*** Opening of Data for this task ***
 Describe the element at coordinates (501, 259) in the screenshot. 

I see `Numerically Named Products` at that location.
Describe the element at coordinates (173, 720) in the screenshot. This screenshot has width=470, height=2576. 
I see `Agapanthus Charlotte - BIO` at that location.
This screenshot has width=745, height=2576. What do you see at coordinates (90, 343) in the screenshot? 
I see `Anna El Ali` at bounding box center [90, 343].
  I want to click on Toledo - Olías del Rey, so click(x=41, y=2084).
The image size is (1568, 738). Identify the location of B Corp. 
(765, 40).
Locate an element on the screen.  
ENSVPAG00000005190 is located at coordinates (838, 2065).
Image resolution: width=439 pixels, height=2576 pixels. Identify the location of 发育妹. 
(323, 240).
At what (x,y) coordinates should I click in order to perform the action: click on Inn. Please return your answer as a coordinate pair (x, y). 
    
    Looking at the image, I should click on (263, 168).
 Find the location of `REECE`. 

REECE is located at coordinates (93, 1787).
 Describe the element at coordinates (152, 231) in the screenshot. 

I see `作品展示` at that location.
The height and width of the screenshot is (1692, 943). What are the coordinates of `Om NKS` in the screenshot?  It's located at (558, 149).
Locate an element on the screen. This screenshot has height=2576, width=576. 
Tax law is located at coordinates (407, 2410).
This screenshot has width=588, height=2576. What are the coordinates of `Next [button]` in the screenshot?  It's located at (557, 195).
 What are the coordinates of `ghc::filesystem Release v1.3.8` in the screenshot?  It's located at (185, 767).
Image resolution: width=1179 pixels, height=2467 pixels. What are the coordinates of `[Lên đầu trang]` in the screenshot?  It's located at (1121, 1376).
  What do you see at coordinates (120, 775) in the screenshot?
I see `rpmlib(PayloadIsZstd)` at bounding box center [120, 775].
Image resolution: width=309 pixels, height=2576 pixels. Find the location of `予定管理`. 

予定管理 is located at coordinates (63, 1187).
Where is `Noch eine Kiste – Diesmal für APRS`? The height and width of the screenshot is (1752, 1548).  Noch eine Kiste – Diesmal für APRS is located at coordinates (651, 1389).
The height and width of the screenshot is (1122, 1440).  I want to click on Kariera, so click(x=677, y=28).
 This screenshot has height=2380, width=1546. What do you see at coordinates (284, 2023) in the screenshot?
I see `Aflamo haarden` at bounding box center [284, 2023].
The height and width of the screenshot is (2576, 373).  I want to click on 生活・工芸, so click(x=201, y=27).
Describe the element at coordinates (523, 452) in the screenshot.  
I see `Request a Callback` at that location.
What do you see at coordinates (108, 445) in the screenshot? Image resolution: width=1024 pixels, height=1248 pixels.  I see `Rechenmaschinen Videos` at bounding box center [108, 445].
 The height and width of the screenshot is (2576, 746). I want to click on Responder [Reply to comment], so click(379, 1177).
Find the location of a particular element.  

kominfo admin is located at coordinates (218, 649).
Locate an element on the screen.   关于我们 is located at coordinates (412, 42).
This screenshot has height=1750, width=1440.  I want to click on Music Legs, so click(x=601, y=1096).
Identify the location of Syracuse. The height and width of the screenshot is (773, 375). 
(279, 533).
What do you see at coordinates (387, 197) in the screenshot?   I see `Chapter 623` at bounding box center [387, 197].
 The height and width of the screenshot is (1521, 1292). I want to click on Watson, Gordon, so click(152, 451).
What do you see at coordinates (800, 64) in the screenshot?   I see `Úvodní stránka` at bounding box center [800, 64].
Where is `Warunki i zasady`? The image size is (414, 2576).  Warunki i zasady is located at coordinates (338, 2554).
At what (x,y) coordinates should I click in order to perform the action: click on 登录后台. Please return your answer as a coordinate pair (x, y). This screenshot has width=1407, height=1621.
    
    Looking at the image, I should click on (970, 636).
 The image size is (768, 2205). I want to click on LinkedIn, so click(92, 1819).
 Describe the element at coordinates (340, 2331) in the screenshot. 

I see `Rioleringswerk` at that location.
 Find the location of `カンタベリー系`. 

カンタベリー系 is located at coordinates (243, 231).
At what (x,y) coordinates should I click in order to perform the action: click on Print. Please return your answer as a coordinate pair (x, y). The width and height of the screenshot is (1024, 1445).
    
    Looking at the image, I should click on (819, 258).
*** Close of Data for this task ***
Assigned task.
Find the lines above that include the string "Where" and copy them.

Output below.
Where is `Noch eine Kiste – Diesmal für APRS`? The height and width of the screenshot is (1752, 1548).  Noch eine Kiste – Diesmal für APRS is located at coordinates (651, 1389).
Where is `Warunki i zasady`? The image size is (414, 2576).  Warunki i zasady is located at coordinates (338, 2554).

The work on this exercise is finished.